Top of Records shown

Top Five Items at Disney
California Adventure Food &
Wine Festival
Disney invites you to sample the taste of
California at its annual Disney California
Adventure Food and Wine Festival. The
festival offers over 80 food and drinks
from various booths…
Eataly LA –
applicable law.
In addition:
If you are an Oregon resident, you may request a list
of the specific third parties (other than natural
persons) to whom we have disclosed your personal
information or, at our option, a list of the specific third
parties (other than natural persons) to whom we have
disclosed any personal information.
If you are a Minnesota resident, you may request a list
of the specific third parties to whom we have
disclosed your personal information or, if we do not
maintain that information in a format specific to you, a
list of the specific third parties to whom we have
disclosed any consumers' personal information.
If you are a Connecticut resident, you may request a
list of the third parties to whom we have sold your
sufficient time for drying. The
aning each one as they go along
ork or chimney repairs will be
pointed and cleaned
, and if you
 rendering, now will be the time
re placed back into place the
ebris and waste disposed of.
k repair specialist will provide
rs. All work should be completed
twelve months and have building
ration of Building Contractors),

Bottom of Records shown
Top of Records shown

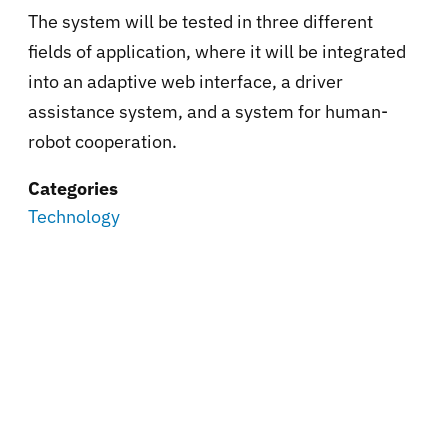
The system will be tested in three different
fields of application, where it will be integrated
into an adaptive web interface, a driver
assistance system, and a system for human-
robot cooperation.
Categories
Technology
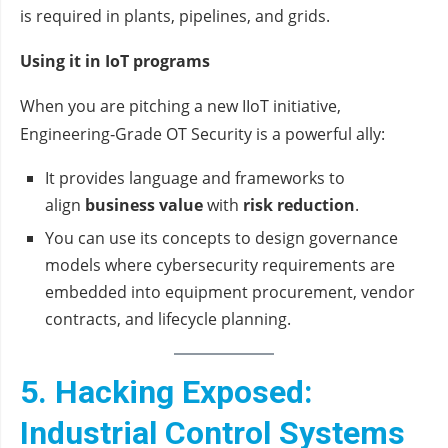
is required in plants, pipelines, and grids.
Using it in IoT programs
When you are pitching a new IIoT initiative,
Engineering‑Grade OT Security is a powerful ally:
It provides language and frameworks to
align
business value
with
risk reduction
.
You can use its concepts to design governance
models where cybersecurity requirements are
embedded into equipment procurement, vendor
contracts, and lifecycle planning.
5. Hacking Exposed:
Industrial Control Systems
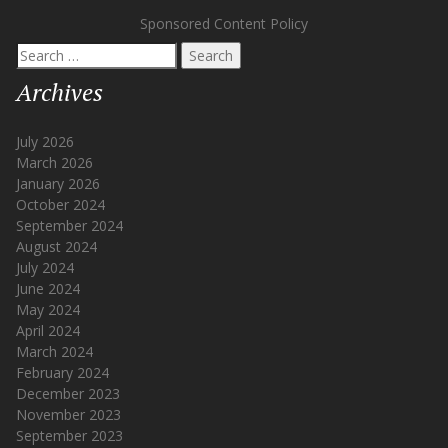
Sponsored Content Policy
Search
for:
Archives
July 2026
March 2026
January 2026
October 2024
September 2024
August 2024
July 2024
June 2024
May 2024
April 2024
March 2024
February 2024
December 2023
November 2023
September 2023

Bottom of Records shown

- **Prompt**
Would you copy out, exactly and with no pictures, only the lines above from the one that contains "business value" through the one that contains "September 2023"?

- **Answer for the task**
business value
with
risk reduction
.
You can use its concepts to design governance
models where cybersecurity requirements are
embedded into equipment procurement, vendor
contracts, and lifecycle planning.
5. Hacking Exposed:
Industrial Control Systems
Sponsored Content Policy
Search
for:
Archives
July 2026
March 2026
January 2026
October 2024
September 2024
August 2024
July 2024
June 2024
May 2024
April 2024
March 2024
February 2024
December 2023
November 2023
September 2023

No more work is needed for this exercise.